# Okay....I'll be the first to admit it.



## buggsz24 (Mar 18, 2008)

I (along with 50,000 others in attendance) was *WAY* wrong.

I just got back to the hotel room and have an early flight, but I will post up some pictures of one of Utah's (the state, not the team) biggest wins.

BTW....The OU fans were some of the classiest and most complimentary loosers I've ever seen.


----------



## deadicated1 (Mar 17, 2008)

thats good to hear about the OU fans... especially after the little debockle on thursday night :wink:


----------



## coyoteslayer (Sep 10, 2007)

How much money did you lose in Vegas? :lol: :lol:


----------



## Huge29 (Sep 17, 2007)

Regardless of the outcome that would have been a historic experience regardless I am sure. Good to hear they were good fans, hopefully they would say the same about the Y fans. My bro went, I wanted to take the wife for the tenth anniversary, but they have lost every away game I have attended. Let's see those pics already!!


----------



## buggsz24 (Mar 18, 2008)

coyoteslayer said:


> How much money did you lose in Vegas? :lol: :lol:


I actually won !!!!! I took the under on a 23 point spread, enough to cover the flight and hotel. Minus what I spent on fun stuff while here it was nearly a freebie. :lol:

And yes even the Y fans were for the most part good winners, I really only heard one idiot chanting over-rated at the conclusion. Most fans including myself were pretty humble as we knew there 50,000 pissed off OU guys waiting to kick some cougar a$$es.
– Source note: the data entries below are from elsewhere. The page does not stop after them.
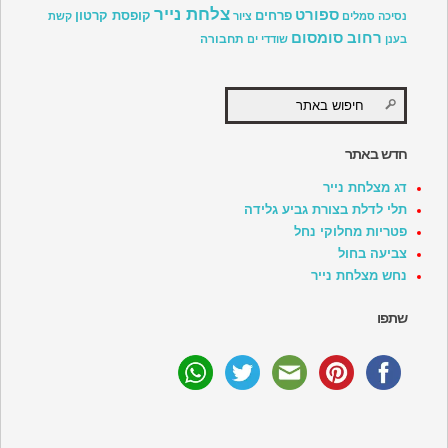
צלחת נייר
ספורט
פרחים
קופסת קרטון
נסיכה
סמלים
ציור
קשת
רחוב סומסום
תחבורה
בענן
שודדי ים
חדש באתר
דג מצלחת נייר
תלי לדלת בצורת גביע גלידה
פטריות מחלוקי נחל
צביעה בחול
נחש מצלחת נייר
שתפו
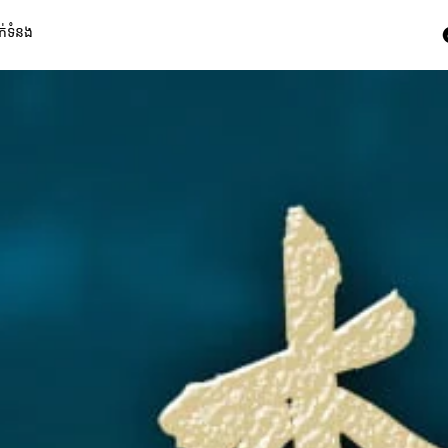
ក់ទំនង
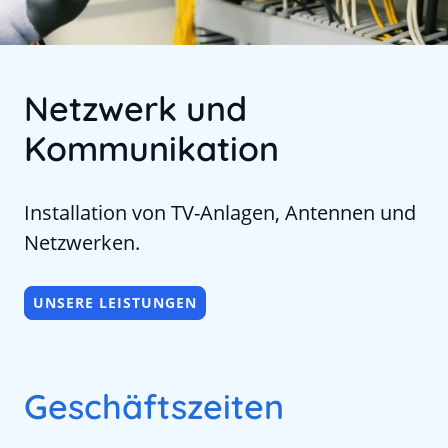
Netzwerk und
Kommunikation
Installation von TV-Anlagen, Antennen und
Netzwerken.
UNSERE LEISTUNGEN
Geschäftszeiten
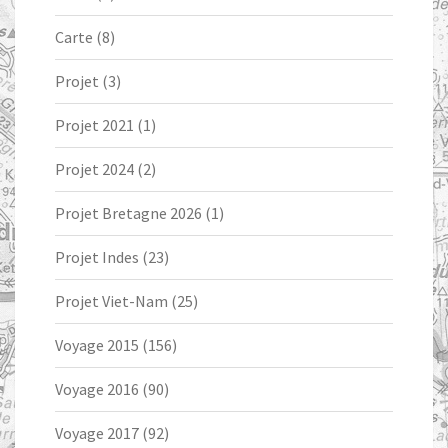
Carte
(8)
Projet
(3)
Projet 2021
(1)
Projet 2024
(2)
Projet Bretagne 2026
(1)
Projet Indes
(23)
Projet Viet-Nam
(25)
Voyage 2015
(156)
Voyage 2016
(90)
Voyage 2017
(92)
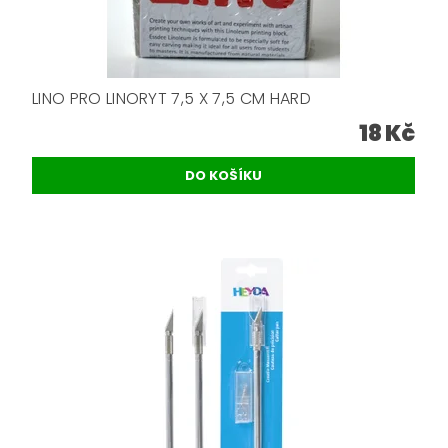
LINO PRO LINORYT 7,5 X 7,5 CM HARD
18 Kč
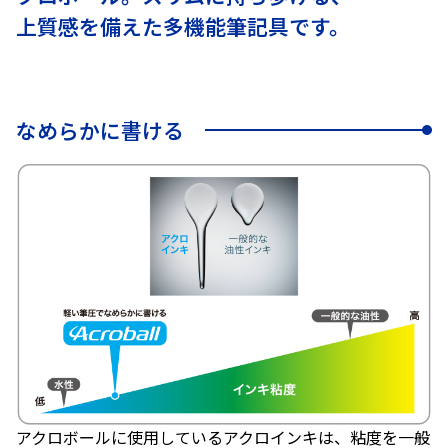
上質感を備えた多機能筆記具です。
なめらかに書ける
アクロボールに使用しているアクロインキは、粘度を一般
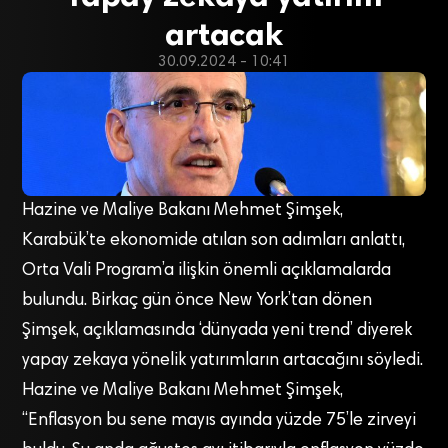
artacak
30.09.2024 - 10:41
Hazine ve Maliye Bakanı Mehmet Şimşek,
Karabük’te ekonomide atılan son adımları anlattı,
Orta Vali Program’a ilişkin önemli açıklamalarda
bulundu. Birkaç gün önce New York’tan dönen
Şimşek, açıklamasında ‘dünyada yeni trend’ diyerek
yapay zekaya yönelik yatırımların artacağını söyledi.
Hazine ve Maliye Bakanı Mehmet Şimşek,
“Enflasyon bu sene mayıs ayında yüzde 75’le zirveyi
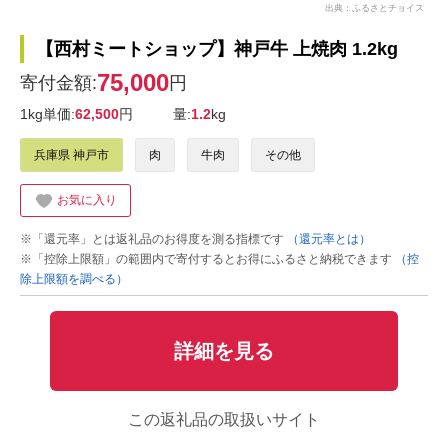
出典：ふるさとチョイス
【西村ミートショップ】神戸牛 上焼肉 1.2kg
75,000
寄付金額:
円
1kg単価:
62,500
円
量:
1.2
kg
兵庫県 神戸市
肉
牛肉
その他
お気に入り
※「還元率」とは返礼品のお得度を測る指標です
（還元率とは）
※「控除上限額」の範囲内で寄付するとお得にふるさと納税できます
（控
除上限額を調べる）
詳細を見る
この返礼品の取扱いサイト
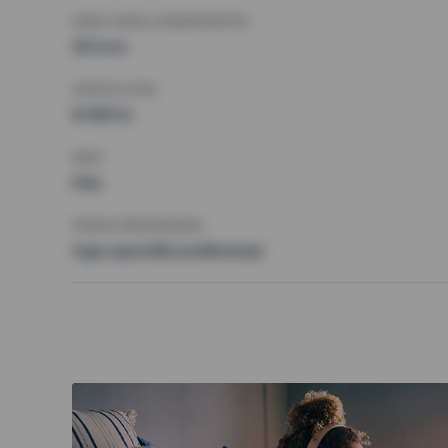
MINST ANTAL KVADRATMETER
30 kvm
HÖGSTA HYRA
8 000 kr
KRAV
Hiss
ÖVRIGA PREFERENSER
Inga speciella preferenser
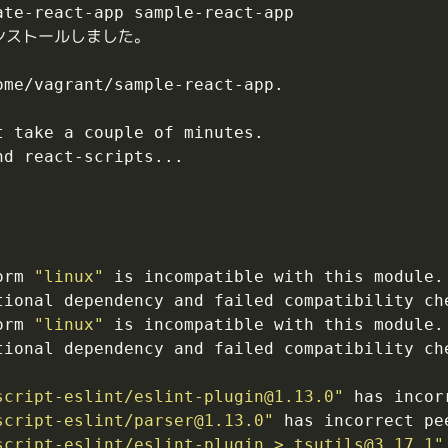
orm 
"linux"
orm 
"linux"
script-eslint/
eslint-plugin@1.13.0
"
 has incor
script-eslint/
parser@1.13.0
"
 has incorrect pe
script-eslint/eslint-plugin > 
tsutils@3.17.1
"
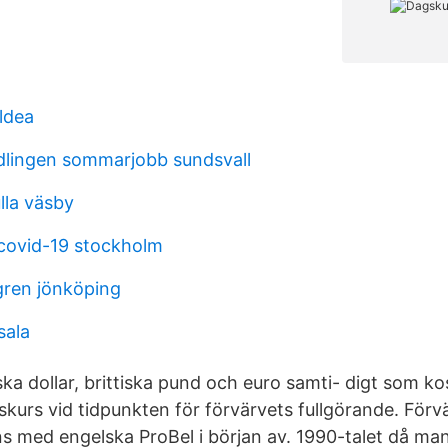
ldea
lingen sommarjobb sundsvall
lla väsby
 covid-19 stockholm
ren jönköping
sala
ka dollar, brittiska pund och euro samti- digt som ko
gskurs vid tidpunkten för förvärvets fullgörande. Förvä
ns med engelska ProBel i början av. 1990-talet då m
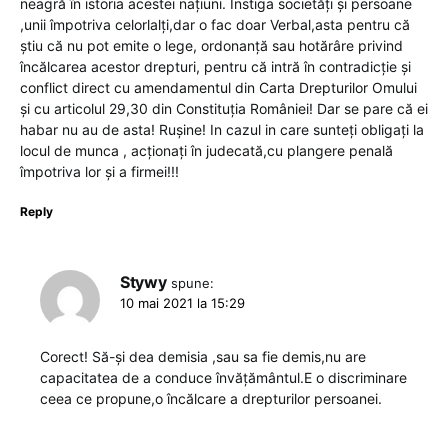
neagră în istoria acestei națiuni. Instiga societăți și persoane
,unii împotriva celorlalți,dar o fac doar Verbal,asta pentru că
știu că nu pot emite o lege, ordonanță sau hotărâre privind
încălcarea acestor drepturi, pentru că intră în contradicție și
conflict direct cu amendamentul din Carta Drepturilor Omului
și cu articolul 29,30 din Constituția României! Dar se pare că ei
habar nu au de asta! Rușine! In cazul in care sunteți obligați la
locul de munca , acționați în judecată,cu plangere penală
împotriva lor și a firmei!!!
Reply
Stywy
spune:
10 mai 2021 la 15:29
Corect! Să-și dea demisia ,sau sa fie demis,nu are
capacitatea de a conduce învățământul.E o discriminare
ceea ce propune,o încălcare a drepturilor persoanei.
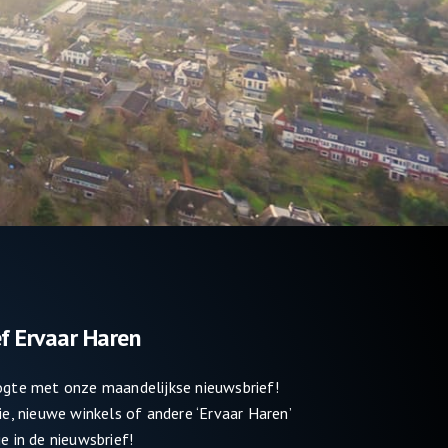
f Ervaar Haren
oogte met onze maandelijkse nieuwsbrief!
tie, nieuwe winkels of andere ‘Ervaar Haren’
e in de nieuwsbrief!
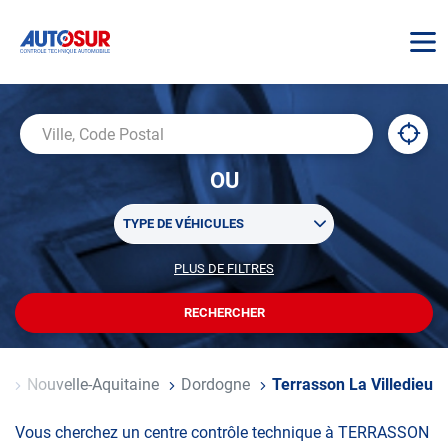
AUTOSUR
À
,
Ville,
proxi
trouv
Code
OU
un
Postal
centr
Sélectionner
AUTO
TYPE DE VÉHICULES
un
ou
PLUS DE FILTRES
POUR
plusieurs
PERSONNALISER
filtre(s)
VOTRE
RECHERCHER
UN
RECHERCHE
de
CENTRE
recherche
AUTOSUR
ce
Nouvelle-Aquitaine
Dordogne
Terrasson La Villedieu
Vous cherchez un centre contrôle technique à TERRASSON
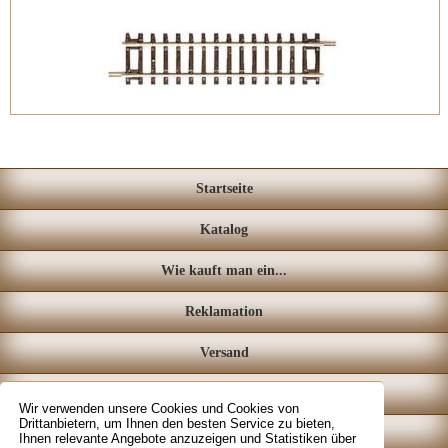
Startseite
Katalog
Wie kauft man ein...
Reklamation
Versand
Loyalitätssystem
Wir verwenden unsere Cookies und Cookies von
Drittanbietern, um Ihnen den besten Service zu bieten,
Fachgeschäft
Ihnen relevante Angebote anzuzeigen und Statistiken über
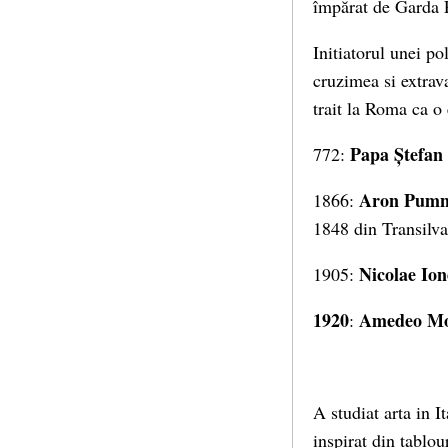
împărat de Garda P
Initiatorul unei po
cruzimea si extrava
trait la Roma ca o 
Papa Ștefan 
772:
Aron Pumn
1866:
1848 din Transilva
Nicolae Ion
1905:
1920
Amedeo Mo
:
A studiat arta in It
inspirat din tablou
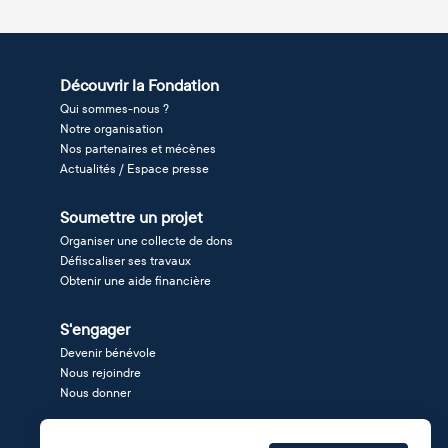
Découvrir la Fondation
Qui sommes-nous ?
Notre organisation
Nos partenaires et mécènes
Actualités / Espace presse
Soumettre un projet
Organiser une collecte de dons
Défiscaliser ses travaux
Obtenir une aide financière
S'engager
Devenir bénévole
Nous rejoindre
Nous donner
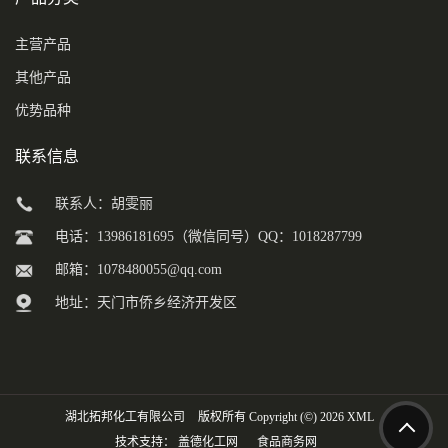
主营产品
其他产品
优势品种
联系信息
联系人：胡雯丽
电话：13986181695（微信同号）QQ：1018287799
邮箱：
1078480055@qq.com
地址：天门市侨乡经济开发区
湖北拓邦化工有限公司
版权所有 Copyright (©) 2026
XML
技术支持：
盖德化工网
食品商务网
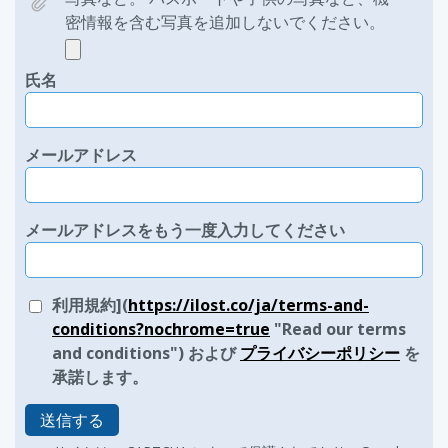
密情報を含む写真を追加しないでください。
氏名
メールアドレス
メールアドレスをもう一度入力してください
利用規約](
https://ilost.co/ja/terms-and-
conditions?nochrome=true
"Read our terms
and conditions") および
プライバシーポリシー
を
承諾します。
送信する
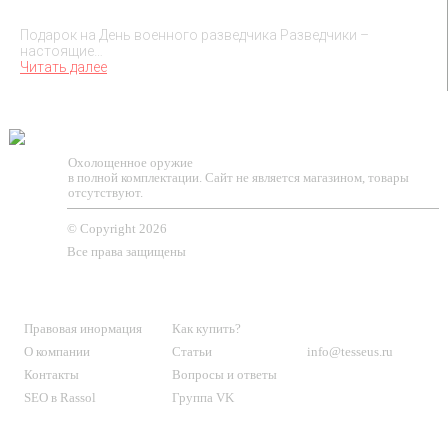
Подарок на День военного разведчика – 5 ноября
Подарок на День военного разведчика Разведчики –
настоящие…
Читать далее
TESSEUS.RU
Охолощенное оружие
в полной комплектации. Сайт не является магазином, товары
отсутствуют.
© Copyright 2026
Все права защищены
О МАГАЗИНЕ
КЛИЕНТАМ
КОНТАКТЫ
Правовая инормация
Как купить?
О компании
Статьи
info@tesseus.ru
Контакты
Вопросы и ответы
SEO в Rassol
Группа VK
Подпишитесь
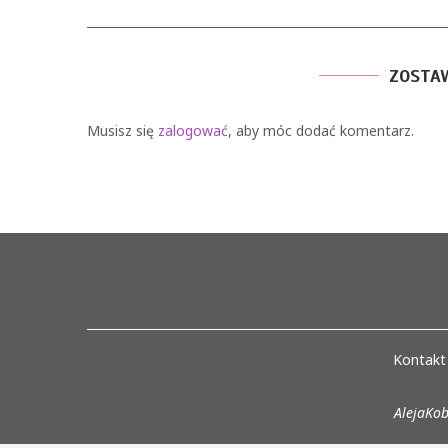
ZOSTA
Musisz się
zalogować
, aby móc dodać komentarz.
Kontakt
AlejaKob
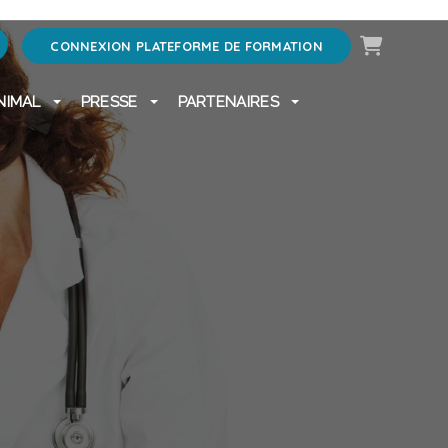
Panier
CONNEXION PLATEFORME DE FORMATION
NIMAL
PRESSE
PARTENAIRES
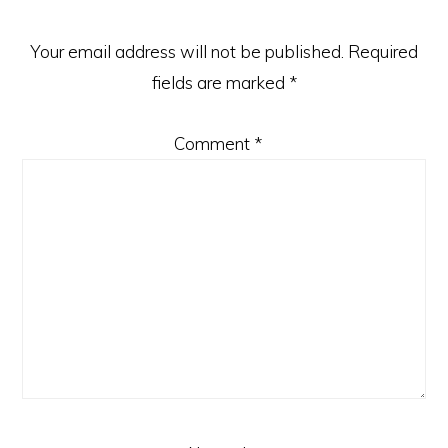
Your email address will not be published.
Required
fields are marked
*
Comment
*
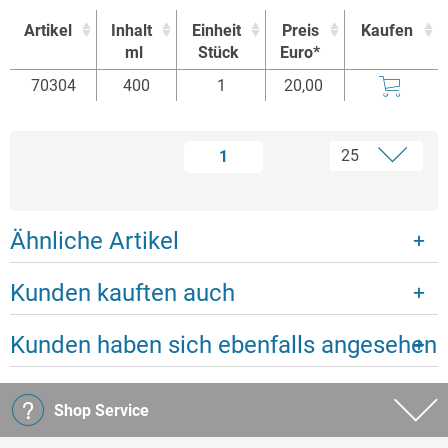
Artikel
Inhalt
Einheit
Preis
Kaufen
ml
Stück
Euro*
Artikel
Inhalt
Einheit
Preis
Kaufen
70304
400
1
20,00
ml
Stück
Euro*
1
Ähnliche Artikel
Kunden kauften auch
Kunden haben sich ebenfalls angesehen
Shop Service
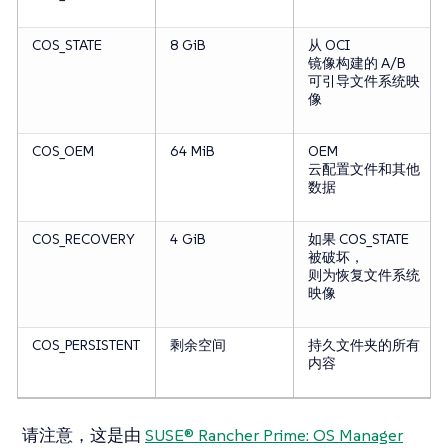
COS_STATE
8 GiB
从 OCI
镜像构建的 A/B
可引导文件系统映
像
COS_OEM
64 MiB
OEM
云配置文件和其他
数据
COS_RECOVERY
4 GiB
如果 COS_STATE
被破坏，
则为恢复文件系统
映像
COS_PERSISTENT
剩余空间
持久文件夹的所有
内容
请注意，这是由
SUSE® Rancher Prime: OS Manager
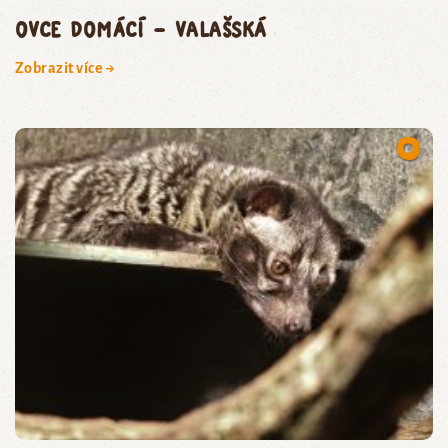
ovce domácí – valašská
Zobrazit více →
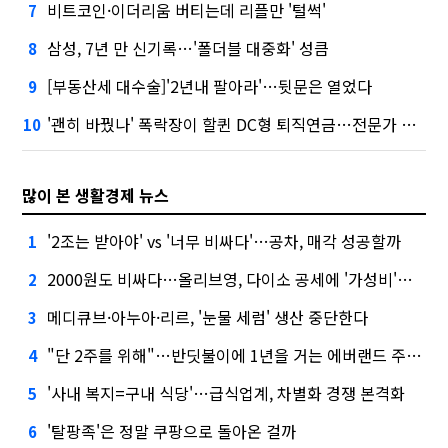
비트코인·이더리움 버티는데 리플만 '털썩'
7
삼성, 7년 만 신기록…'폴더블 대중화' 성큼
8
[부동산세 대수술]'2년내 팔아라'…뒷문은 열었다
9
'괜히 바꿨나' 폭락장이 할퀸 DC형 퇴직연금…전문가 조언은
10
많이 본 생활경제 뉴스
'2조는 받아야' vs '너무 비싸다'…공차, 매각 성공할까
1
2000원도 비싸다…올리브영, 다이소 공세에 '가성비'로 맞불
2
메디큐브·아누아·리르, '눈물 세럼' 생산 중단한다
3
"단 2주를 위해"…반딧불이에 1년을 거는 에버랜드 주키퍼
4
'사내 복지=구내 식당'…급식업계, 차별화 경쟁 본격화
5
'탈팡족'은 정말 쿠팡으로 돌아온 걸까
6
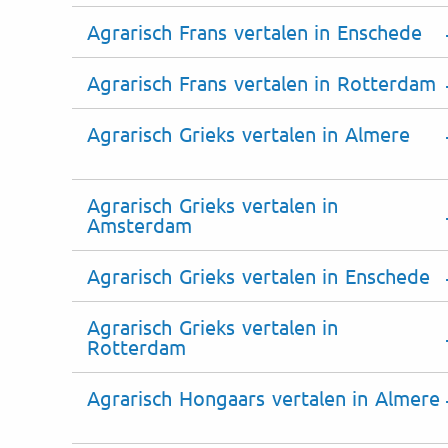
Agrarisch Frans vertalen in Enschede
Agrarisch Frans vertalen in Rotterdam
Agrarisch Grieks vertalen in Almere
Agrarisch Grieks vertalen in
Amsterdam
Agrarisch Grieks vertalen in Enschede
Agrarisch Grieks vertalen in
Rotterdam
Agrarisch Hongaars vertalen in Almere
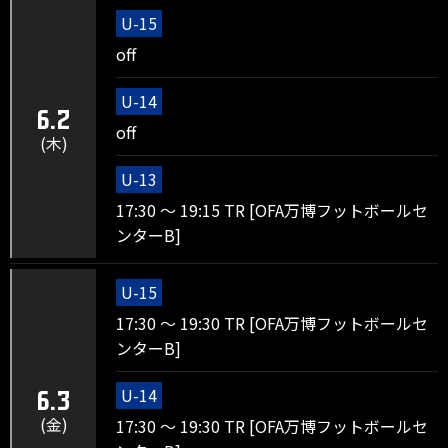
U-15
off
U-14
6.2
off
(木)
U-13
17:30 ～ 19:15 TR [OFA万博フットボールセ
ンターB]
U-15
17:30 ～ 19:30 TR [OFA万博フットボールセ
ンターB]
U-14
6.3
(金)
17:30 ～ 19:30 TR [OFA万博フットボールセ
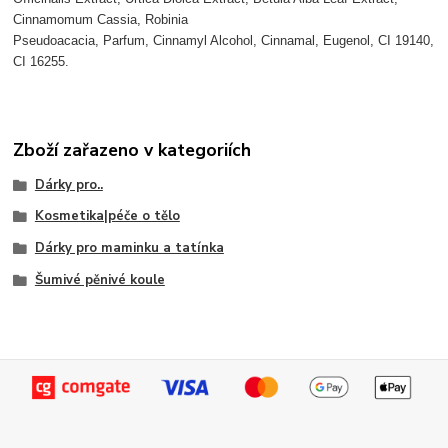
Cinnamomum Cassia, Robinia
Pseudoacacia, Parfum, Cinnamyl Alcohol, Cinnamal, Eugenol, CI 19140,
CI 16255.
Zboží zařazeno v kategoriích
Dárky pro..
Kosmetika|péče o tělo
Dárky pro maminku a tatínka
Šumivé pěnivé koule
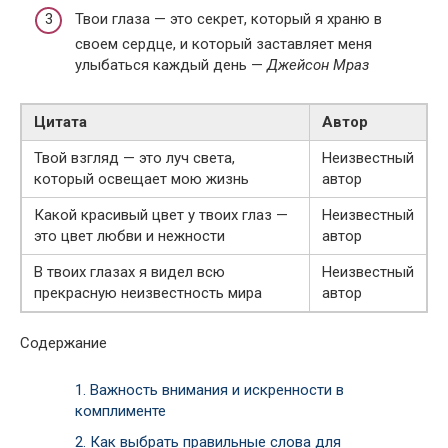
Твои глаза — это секрет, который я храню в
своем сердце, и который заставляет меня
улыбаться каждый день —
Джейсон Мраз
Цитата
Автор
Твой взгляд — это луч света,
Неизвестный
который освещает мою жизнь
автор
Какой красивый цвет у твоих глаз —
Неизвестный
это цвет любви и нежности
автор
В твоих глазах я видел всю
Неизвестный
прекрасную неизвестность мира
автор
Содержание
1.
Важность внимания и искренности в
комплименте
2.
Как выбрать правильные слова для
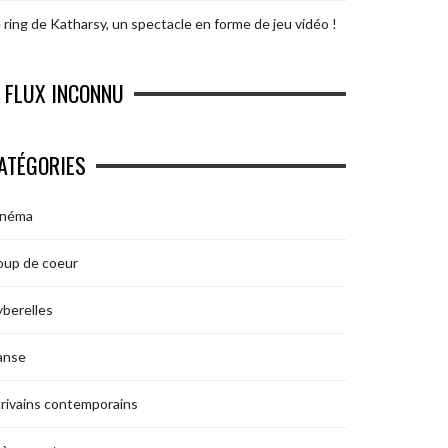
 ring de Katharsy, un spectacle en forme de jeu vidéo !
FLUX INCONNU
ATÉGORIES
inéma
oup de coeur
berelles
anse
rivains contemporains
But as I mentioned before they were complimentary of the team and even wished us safety in our trip home.


----------



## GaryFish (Sep 7, 2007)

I never understood the chant "over rated" when you beat an opponent that is ranked. Don't people understand that diminishes their own team's accomplishment? 

Glad you enjoyed the game. From TV, you could see the air get sucked out of the OU fans when Bradford went down. One stat ESPN put up on the website was that OU has lost their last 3 non-home games against MWC teams. Very interesting I think. 

Go Cougs.


----------



## xxxxxxBirdDogger (Mar 7, 2008)

It's amazing what some speed on the corners allowed that defense to do, isn't it? BYU rarely blitzed last year. Bronco and Jaime took a play out of the Kyle Whittingham playbook and brought in some speed from the JC ranks. They had guys coming from all directions last night. It looked like a return to the '05-'07 years. I believe I'll marinate my crow in something before I grill it.  How do you guys like yours?


----------



## Huge29 (Sep 17, 2007)

WOW!!!!!!!!!!!!!!!!!
My brother just returned from Dallas and he had a much different version of how the OU fans behaved themselves, wow!! 
Where to start? 



So, a Y fan is leaving the stadium and a very drunk OU fan looking for a fight has his kids and a friend with him. The friend is trying to calm down the drunk guy using all kinds of colorful adjectives that this Y fan had never even thought of apparently. Fan's wife tells the guy that he should be ashamed to behave in such a way in front of his kids, and drunk yells you f*&&*&-ing *****.... Fan turns around and says you get one chance to apologize, No one talks to my wife that way. You can imagine that drunk decided to further his innovation of the English language with never-before-thought-of combinations of expletives slurred forth. Well, next thing you know a size 12 meets drunk square in the face and the back of the drunks head is bleeding from hitting the concrete. Apparently, security guards (private I will assume) witness the event. Fan is awaiting his arrest when the guards indicate that they will escort him to his car. Apparently the guards said something to the effect of "someone had to do it, better you than I." I think they were Texas fans, who strongly dislike OU fans, from what I can gather of the guy who had his testicles removed by hand in Oklahoma for wearing a Texas shirt in a bar, or was it vice-versa? Any who, I guess liquid courage could create such a situation anywhere and one single fan should not cast a large cloud over all of the OU fans.


----------



## orvis1 (Sep 7, 2007)

We listened to the OU broadcast of the game and they gave hardly any credit to the Y. They blamed it on bradford going down and the penalties. I was impressed good for the Y and the MWC now we have beaten Alabama and OU, so much for the argument of not playing anyone huh?


----------